:: What to do ::
Only the lines below starting at the one that contains "En el hogar" and ending at the one that contains "влияют на маржу компании" are to be reproduced, exactly and with both ends kept.
::: Information given :::
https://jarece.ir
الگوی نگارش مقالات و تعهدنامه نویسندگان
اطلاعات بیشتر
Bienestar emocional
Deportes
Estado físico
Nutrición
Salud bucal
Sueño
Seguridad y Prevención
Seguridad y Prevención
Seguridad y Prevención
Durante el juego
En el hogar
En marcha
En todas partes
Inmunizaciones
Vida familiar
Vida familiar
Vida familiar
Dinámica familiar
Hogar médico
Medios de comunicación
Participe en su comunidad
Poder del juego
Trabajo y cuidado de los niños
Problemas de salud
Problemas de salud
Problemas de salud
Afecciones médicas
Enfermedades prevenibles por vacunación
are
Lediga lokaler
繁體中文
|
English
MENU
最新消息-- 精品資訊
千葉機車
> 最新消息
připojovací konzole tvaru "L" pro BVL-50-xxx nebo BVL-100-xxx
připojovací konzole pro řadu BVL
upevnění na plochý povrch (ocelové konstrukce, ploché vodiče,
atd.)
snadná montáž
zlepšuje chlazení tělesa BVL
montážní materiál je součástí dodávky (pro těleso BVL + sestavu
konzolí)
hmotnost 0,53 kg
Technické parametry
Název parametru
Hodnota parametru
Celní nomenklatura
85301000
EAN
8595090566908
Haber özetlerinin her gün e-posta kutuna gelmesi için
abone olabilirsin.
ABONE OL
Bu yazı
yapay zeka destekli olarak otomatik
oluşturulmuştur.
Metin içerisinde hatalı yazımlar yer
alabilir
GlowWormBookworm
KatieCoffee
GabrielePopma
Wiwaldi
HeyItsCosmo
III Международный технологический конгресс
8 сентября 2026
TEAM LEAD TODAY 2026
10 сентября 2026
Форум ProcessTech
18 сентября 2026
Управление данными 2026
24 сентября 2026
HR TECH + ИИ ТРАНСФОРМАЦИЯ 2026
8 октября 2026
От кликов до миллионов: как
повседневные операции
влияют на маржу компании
:::
::: Information given :::
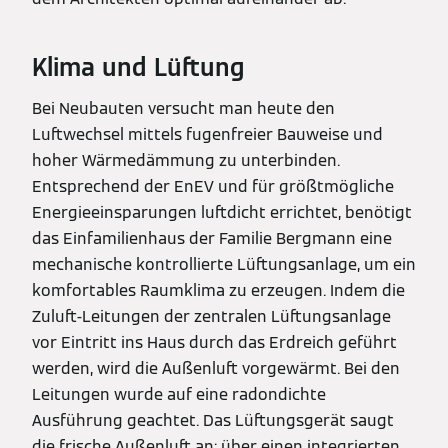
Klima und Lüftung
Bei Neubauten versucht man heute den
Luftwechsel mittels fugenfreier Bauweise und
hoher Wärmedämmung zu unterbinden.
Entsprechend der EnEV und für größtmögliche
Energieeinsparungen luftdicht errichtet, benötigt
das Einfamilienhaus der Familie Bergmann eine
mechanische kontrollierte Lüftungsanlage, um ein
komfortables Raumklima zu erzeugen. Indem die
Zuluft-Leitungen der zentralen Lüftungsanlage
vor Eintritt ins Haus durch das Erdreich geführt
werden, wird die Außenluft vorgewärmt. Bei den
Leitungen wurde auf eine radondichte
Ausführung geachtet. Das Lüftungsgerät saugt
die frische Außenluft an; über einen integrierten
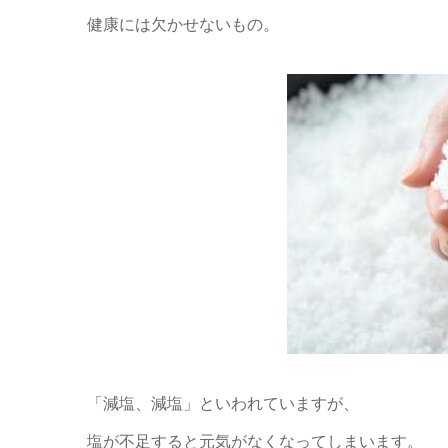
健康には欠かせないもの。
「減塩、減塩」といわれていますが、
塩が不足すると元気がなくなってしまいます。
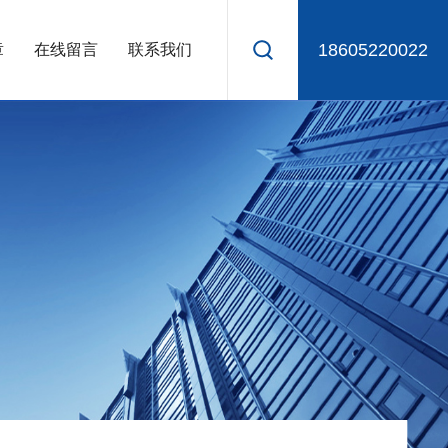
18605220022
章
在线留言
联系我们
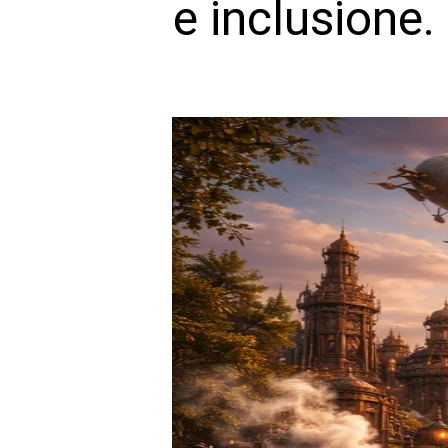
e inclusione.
:::
:: Solution to this task ::
En el hogar
En marcha
En todas partes
Inmunizaciones
Vida familiar
Vida familiar
Vida familiar
Dinámica familiar
Hogar médico
Medios de comunicación
Participe en su comunidad
Poder del juego
Trabajo y cuidado de los niños
Problemas de salud
Problemas de salud
Problemas de salud
Afecciones médicas
Enfermedades prevenibles por vacunación
are
Lediga lokaler
繁體中文
|
English
MENU
最新消息-- 精品資訊
千葉機車
> 最新消息
připojovací konzole tvaru "L" pro BVL-50-xxx nebo BVL-100-xxx
připojovací konzole pro řadu BVL
upevnění na plochý povrch (ocelové konstrukce, ploché vodiče,
atd.)
snadná montáž
zlepšuje chlazení tělesa BVL
montážní materiál je součástí dodávky (pro těleso BVL + sestavu
konzolí)
hmotnost 0,53 kg
Technické parametry
Název parametru
Hodnota parametru
Celní nomenklatura
85301000
EAN
8595090566908
Haber özetlerinin her gün e-posta kutuna gelmesi için
abone olabilirsin.
ABONE OL
Bu yazı
yapay zeka destekli olarak otomatik
oluşturulmuştur.
Metin içerisinde hatalı yazımlar yer
alabilir
GlowWormBookworm
KatieCoffee
GabrielePopma
Wiwaldi
HeyItsCosmo
III Международный технологический конгресс
8 сентября 2026
TEAM LEAD TODAY 2026
10 сентября 2026
Форум ProcessTech
18 сентября 2026
Управление данными 2026
24 сентября 2026
HR TECH + ИИ ТРАНСФОРМАЦИЯ 2026
8 октября 2026
От кликов до миллионов: как
повседневные операции
влияют на маржу компании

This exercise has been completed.